── MATERIAL PROVIDED ──

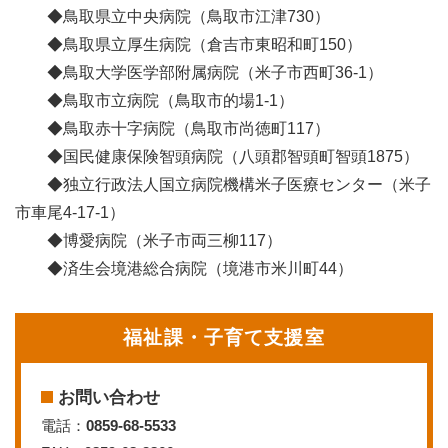
◆鳥取県立中央病院（鳥取市江津730）
◆鳥取県立厚生病院（倉吉市東昭和町150）
◆鳥取大学医学部附属病院（米子市西町36-1）
◆鳥取市立病院（鳥取市的場1-1）
◆鳥取赤十字病院（鳥取市尚徳町117）
◆国民健康保険智頭病院（八頭郡智頭町智頭1875）
◆独立行政法人国立病院機構米子医療センター（米子
市車尾4-17-1）
◆博愛病院（米子市両三柳117）
◆済生会境港総合病院（境港市米川町44）
福祉課・子育て支援室
お問い合わせ
電話：
0859-68-5533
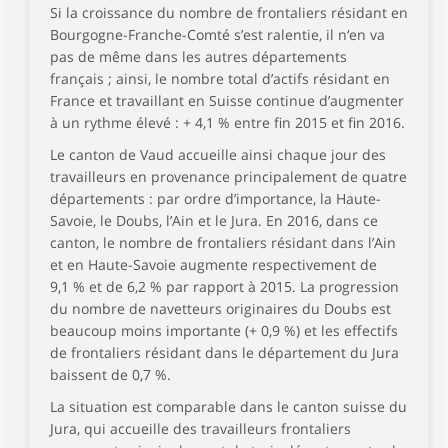
Si la croissance du nombre de frontaliers résidant en
Bourgogne-Franche-Comté s’est ralentie, il n‘en va
pas de même dans les autres départements
français ; ainsi, le nombre total d’actifs résidant en
France et travaillant en Suisse continue d’augmenter
à un rythme élevé : + 4,1 % entre fin 2015 et fin 2016.
Le canton de Vaud accueille ainsi chaque jour des
travailleurs en provenance principalement de quatre
départements : par ordre d’importance, la Haute-
Savoie, le Doubs, l’Ain et le Jura. En 2016, dans ce
canton, le nombre de frontaliers résidant dans l’Ain
et en Haute-Savoie augmente respectivement de
9,1 % et de 6,2 % par rapport à 2015. La progression
du nombre de navetteurs originaires du Doubs est
beaucoup moins importante (+ 0,9 %) et les effectifs
de frontaliers résidant dans le département du Jura
baissent de 0,7 %.
La situation est comparable dans le canton suisse du
Jura, qui accueille des travailleurs frontaliers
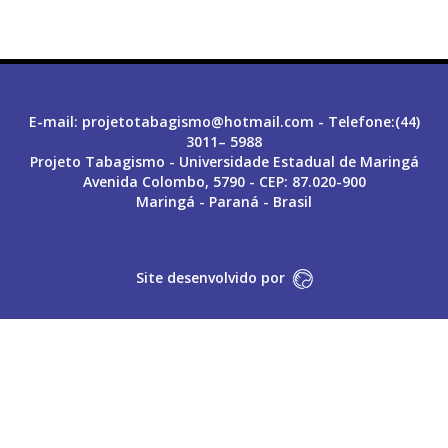
E-mail: projetotabagismo@hotmail.com - Telefone:(44)
3011– 5988
Projeto Tabagismo - Universidade Estadual de Maringá
Avenida Colombo, 5790 - CEP: 87.020-900
Maringá - Paraná - Brasil
Site desenvolvido por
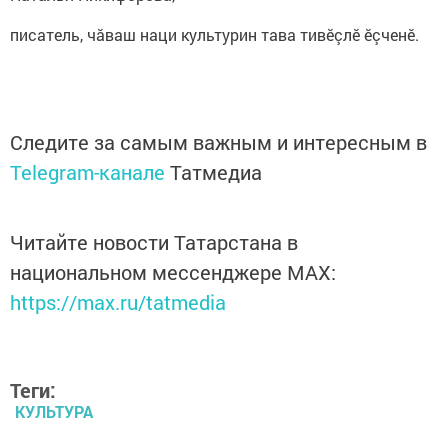
писатель, чăваш наци культурин тава тивӗçлӗ ӗçченӗ.
Следите за самым важным и интересным в
Telegram-канале
Татмедиа
Читайте новости Татарстана в
национальном мессенджере MАХ:
https://max.ru/tatmedia
Теги:
КУЛЬТУРА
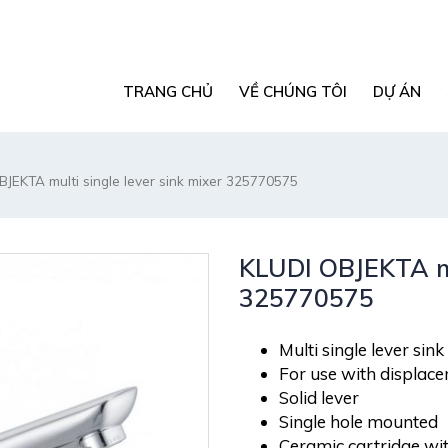
TRANG CHỦ
VỀ CHÚNG TÔI
DỰ ÁN
JEKTA multi single lever sink mixer 325770575
KLUDI OBJEKTA mul
325770575
Multi single lever sin
For use with displac
Solid lever
Single hole mounted
Ceramic cartridge wit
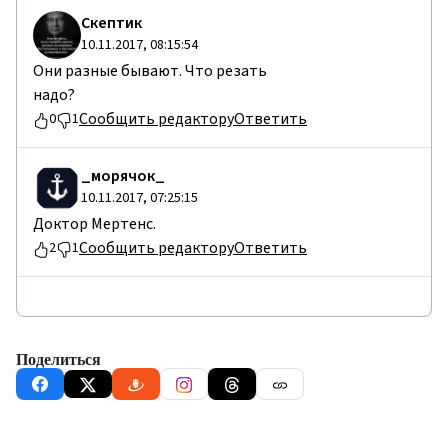
Cкептик
10.11.2017, 08:15:54
Они разные бывают. Что резать
надо?
Сообщить редактору
Ответить
0
1
_морячок_
10.11.2017, 07:25:15
Доктор Мертенс.
Сообщить редактору
Ответить
2
1
Поделиться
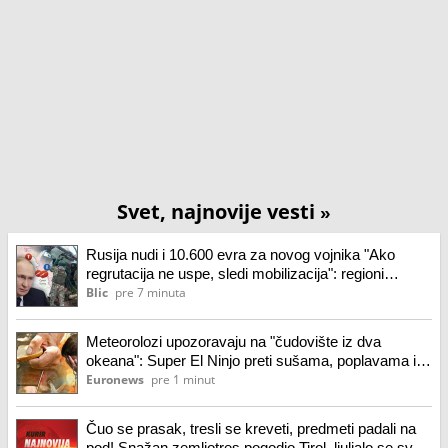
Svet, najnovije vesti
»
Rusija nudi i 10.600 evra za novog vojnika "Ako
regrutacija ne uspe, sledi mobilizacija": regioni
drastično povećali novčane nagrade
Blic
pre 7 minuta
Meteorolozi upozoravaju na "čudovište iz dva
okeana": Super El Ninjo preti sušama, poplavama i
glađu širom sveta
Euronews
pre 1 minut
Čuo se prasak, tresli se kreveti, predmeti padali na
pod! Snažan zemljotres pogodio Tirol, ljuljalo se sve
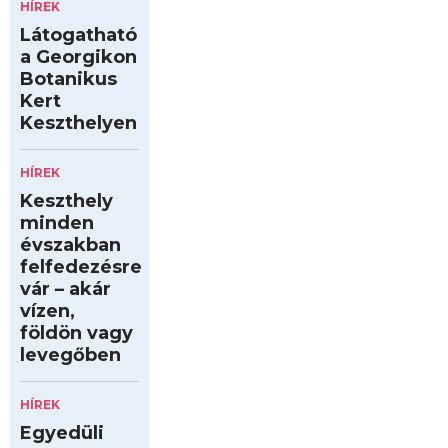
HÍREK
Látogatható
a Georgikon
Botanikus
Kert
Keszthelyen
HÍREK
Keszthely
minden
évszakban
felfedezésre
vár – akár
vízen,
földön vagy
levegőben
HÍREK
Egyedüli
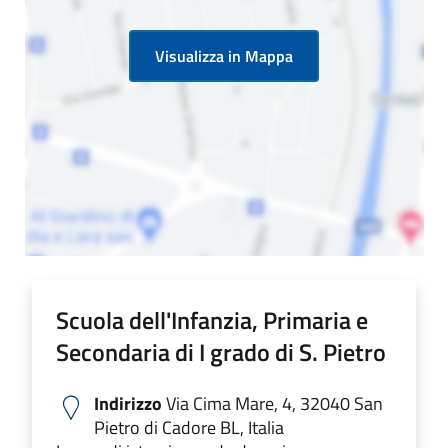
Visualizza in Mappa
Scuola dell'Infanzia, Primaria e
Secondaria di I grado di S. Pietro
Indirizzo
Via Cima Mare, 4, 32040 San
Pietro di Cadore BL, Italia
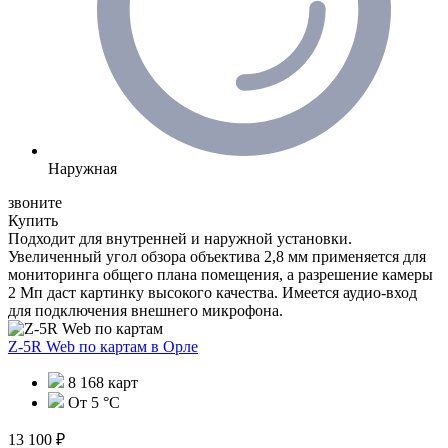
Наружная
звоните
Купить
Подходит для внутренней и наружной установки.
Увеличенный угол обзора объектива 2,8 мм применяется для
мониторинга общего плана помещения, а разрешение камеры
2 Мп даст картинку высокого качества. Имеется аудио-вход
для подключения внешнего микрофона.
Z-5R Web по картам
в Орле
8 168 карт
От 5 °С
13 100 ₽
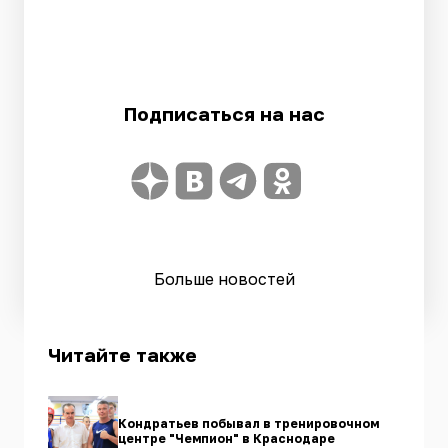
Подписаться на нас
Больше новостей
Читайте также
Кондратьев побывал в тренировочном
центре "Чемпион" в Краснодаре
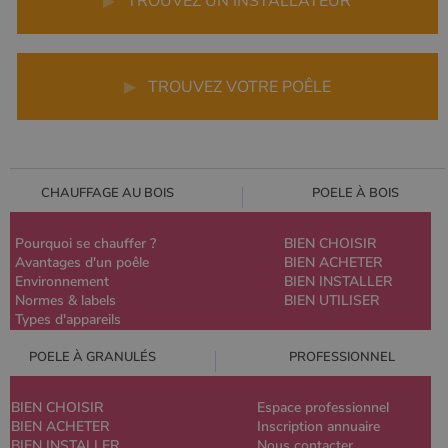
▶
TROUVEZ UN INSTALLATEUR
▶
TROUVEZ VOTRE POÊLE
CHAUFFAGE AU BOIS
POELE À BOIS
Pourquoi se chauffer ?
BIEN CHOISIR
Avantages d'un poêle
BIEN ACHETER
Environnement
BIEN INSTALLER
Normes & labels
BIEN UTILISER
Types d'appareils
POELE À GRANULÉS
PROFESSIONNEL
BIEN CHOISIR
Espace professionnel
BIEN ACHETER
Inscription annuaire
BIEN INSTALLER
Nous contacter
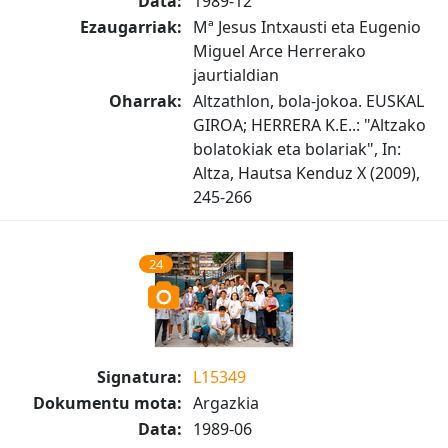
Data:
1989-12
Ezaugarriak:
Mª Jesus Intxausti eta Eugenio
Miguel Arce Herrerako
jaurtialdian
Oharrak:
Altzathlon, bola-jokoa. EUSKAL
GIROA; HERRERA K.E..: "Altzako
bolatokiak eta bolariak", In:
Altza, Hautsa Kenduz X (2009),
245-266
24
Signatura:
L15349
Dokumentu mota:
Argazkia
Data:
1989-06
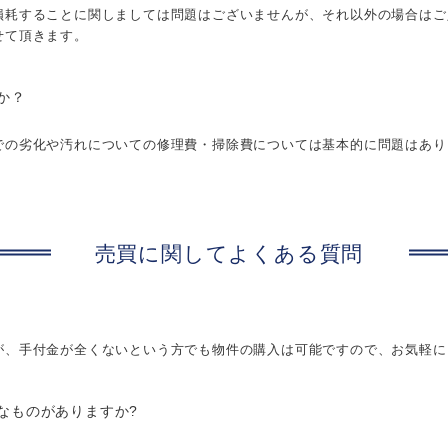
損耗することに関しましては問題はございませんが、それ以外の場合はご
せて頂きます。
か？
での劣化や汚れについての修理費・掃除費については基本的に問題はあり
売買に関してよくある質問
が、手付金が全くないという方でも物件の購入は可能ですので、お気軽に
なものがありますか?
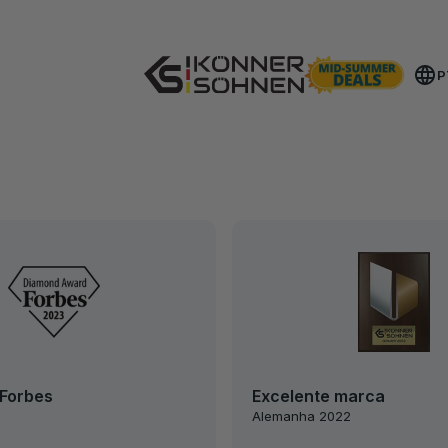
Obtenha a Sua Bateria Extra 🎁 Kits a Bateria de 20V
P
 Forbes
Excelente marca
Alemanha 2022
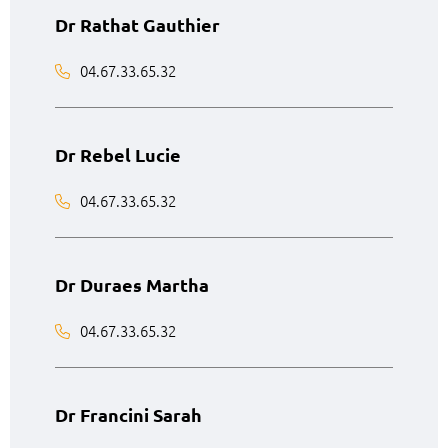
Dr Rathat Gauthier
04.67.33.65.32
Dr Rebel Lucie
04.67.33.65.32
Dr Duraes Martha
04.67.33.65.32
Dr Francini Sarah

───

#### EXERCISE DETAILS:
Of the lines above, show those in which "Haute" appears.

#### RESULT BELOW:
départements : par ordre d’importance, la Haute-
et en Haute-Savoie augmente respectivement de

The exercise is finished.